Khaw B A, Narula J, Sharaf A R, Nicol P D, Southern J F, Carles M
Center for Drug Targeting and Analysis, Bouve College of Pharmacy and Health Sciences, Northeastern University, Boston, MA 02115, USA.
Eur Heart J. 1995 Dec;16 Suppl O:92-6. doi: 10.1093/eurheartj/16.suppl_o.92.

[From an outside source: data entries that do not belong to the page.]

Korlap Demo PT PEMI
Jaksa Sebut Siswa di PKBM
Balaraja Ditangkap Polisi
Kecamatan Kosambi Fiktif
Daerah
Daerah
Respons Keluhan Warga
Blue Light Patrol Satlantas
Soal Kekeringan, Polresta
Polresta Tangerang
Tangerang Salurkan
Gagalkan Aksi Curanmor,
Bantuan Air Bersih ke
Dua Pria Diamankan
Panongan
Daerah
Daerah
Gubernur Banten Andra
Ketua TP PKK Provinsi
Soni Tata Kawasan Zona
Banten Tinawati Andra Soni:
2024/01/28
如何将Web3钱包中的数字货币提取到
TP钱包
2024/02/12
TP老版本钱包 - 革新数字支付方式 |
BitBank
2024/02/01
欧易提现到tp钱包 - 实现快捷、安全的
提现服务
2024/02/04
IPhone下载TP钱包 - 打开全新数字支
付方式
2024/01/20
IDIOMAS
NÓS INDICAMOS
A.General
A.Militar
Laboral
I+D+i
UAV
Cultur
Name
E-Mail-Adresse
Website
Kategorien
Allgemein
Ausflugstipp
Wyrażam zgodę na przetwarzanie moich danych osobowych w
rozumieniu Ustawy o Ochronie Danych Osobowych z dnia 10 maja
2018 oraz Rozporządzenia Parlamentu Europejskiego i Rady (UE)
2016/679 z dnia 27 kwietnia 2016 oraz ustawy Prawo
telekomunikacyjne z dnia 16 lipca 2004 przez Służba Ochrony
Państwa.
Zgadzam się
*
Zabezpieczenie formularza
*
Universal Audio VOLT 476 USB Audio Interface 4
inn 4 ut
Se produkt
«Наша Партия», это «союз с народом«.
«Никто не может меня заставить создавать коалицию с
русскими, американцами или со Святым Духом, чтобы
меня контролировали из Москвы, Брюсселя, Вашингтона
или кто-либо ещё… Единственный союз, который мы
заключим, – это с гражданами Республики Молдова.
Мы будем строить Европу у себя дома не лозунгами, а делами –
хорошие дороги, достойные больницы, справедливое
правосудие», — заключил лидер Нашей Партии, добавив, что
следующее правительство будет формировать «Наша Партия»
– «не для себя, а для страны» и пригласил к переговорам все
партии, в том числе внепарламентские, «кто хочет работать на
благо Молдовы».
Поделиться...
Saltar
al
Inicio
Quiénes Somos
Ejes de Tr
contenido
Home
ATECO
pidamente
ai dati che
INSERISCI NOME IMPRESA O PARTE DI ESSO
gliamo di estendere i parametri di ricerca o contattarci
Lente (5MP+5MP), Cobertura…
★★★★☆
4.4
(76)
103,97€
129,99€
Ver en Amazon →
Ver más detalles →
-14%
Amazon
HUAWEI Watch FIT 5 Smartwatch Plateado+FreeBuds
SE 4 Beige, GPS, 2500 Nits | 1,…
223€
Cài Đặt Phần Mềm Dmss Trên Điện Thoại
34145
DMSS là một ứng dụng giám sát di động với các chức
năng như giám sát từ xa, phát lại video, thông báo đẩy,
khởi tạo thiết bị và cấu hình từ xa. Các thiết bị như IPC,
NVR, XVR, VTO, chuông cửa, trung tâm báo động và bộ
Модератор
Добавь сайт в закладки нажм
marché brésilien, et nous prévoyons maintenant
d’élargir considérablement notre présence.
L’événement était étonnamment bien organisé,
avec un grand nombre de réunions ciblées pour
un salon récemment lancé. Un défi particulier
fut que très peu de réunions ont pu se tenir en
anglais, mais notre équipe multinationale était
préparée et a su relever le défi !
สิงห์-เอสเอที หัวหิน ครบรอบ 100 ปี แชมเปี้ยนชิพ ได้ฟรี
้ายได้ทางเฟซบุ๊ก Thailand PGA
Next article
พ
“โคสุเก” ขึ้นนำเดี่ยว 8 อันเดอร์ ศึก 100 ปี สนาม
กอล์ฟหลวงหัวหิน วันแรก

The concept of autoimmunity in the pathogenesis of myocarditis or dilated cardiomyopathy is gaining impetus. Since systolic functional impairment and subsequent recovery are frequently observed in myocarditis, we reasoned that the development of autoimmunity to cardiac sarcoplasmic reticulum calcium ATPase (SR-Ca2+ ATPase), which could interfere with intracellular calcium regulation and therefore affect myocardial contractility, should lead to immune-mediated myocarditis in experimental animals. Murine monoclonal antibody 4C11-20.21 (IgM class) generated against canine cardiac SR-Ca2+ ATPase inhibits the cardiac but not the skeletal ATPase activity. Immunization of CAF1/J mice with 4C11-20.21-affinity-column-purified cardiac SR-ATPase produced a time-dependent induction of myocardial injury consistent with the diagnosis of myocarditis. Furthermore, the antibody 4C11-20.21 alone can induce myo-necrosis in severe combined immunodeficiency (SCID) mice indicating a mechanism of cardiomyopathy independent of the cytotoxic T-cell mediated autoimmunopathy. Administration of 4C11-20.21 into immunocompetent CAF1/J mice resulted in minimal myocardial abnormality (40% with perivascular and/or interstitial mononuclear lymphoplasmacytoid aggregates, 10% with borderline myocarditis and 10% with lesions consistent with focal myocarditis). All control animals had normal hearts. Immunoperoxidase electron microscopic examination of the involved cardiac tissues showed antibody localization in the subsarcolemmal myotubular system and focal staining of the immediately adjacent sarcolemma in mice injected with 4C11-20.21 but not with 2C12.1B5. The time-dependent association between cardiac SR-Ca2+ ATPase administration and development of myocardial lesions, as well as potentiated induction of myonecrosis with anti-cardiac SR-Ca2+ ATPase antibody in SCID relative to immunocompetent mice, suggest a potential autoimmunopathogenic role of cardiac SR-Ca2+ ATPase in experimental myocarditis.
自身免疫在心肌炎或扩张型心肌病发病机制中的概念正得到越来越多的关注。由于在心肌炎中经常观察到收缩功能障碍及随后的恢复,我们推测,针对心肌肌浆网钙ATP酶(SR-Ca2+ ATP酶)产生的自身免疫反应,可能会干扰细胞内钙调节,进而影响心肌收缩力,这应该会在实验动物中引发免疫介导的心肌炎。针对犬心脏SR-Ca2+ ATP酶产生的鼠单克隆抗体4C11-20.21(IgM类)可抑制心脏而非骨骼肌的ATP酶活性。用4C11-20.21亲和柱纯化的心脏SR-ATP酶免疫CAF1/J小鼠,会产生与心肌炎诊断相符的、随时间变化的心肌损伤诱导。此外,单独的抗体4C11-20.21可在严重联合免疫缺陷(SCID)小鼠中诱导肌坏死,表明存在一种独立于细胞毒性T细胞介导的自身免疫病的心肌病机制。将4C11-20.21注射到有免疫能力的CAF1/J小鼠中,导致心肌异常最小(40%有血管周围和/或间质单核淋巴细胞浆细胞样聚集,10%有临界性心肌炎,10%有与局灶性心肌炎相符的病变)。所有对照动物心脏均正常。对受累心脏组织进行免疫过氧化物酶电子显微镜检查显示,在注射4C11-20.21而非2C12.1B5的小鼠中,抗体定位于肌膜下肌管系统,并在紧邻的肌膜处有局灶性染色。心脏SR-Ca2+ ATP酶给药与心肌病变发展之间的时间依赖性关联,以及相对于有免疫能力的小鼠,SCID小鼠中抗心脏SR-Ca2+ ATP酶抗体对肌坏死诱导作用的增强,提示心脏SR-Ca2+ ATP酶在实验性心肌炎中具有潜在的自身免疫致病作用。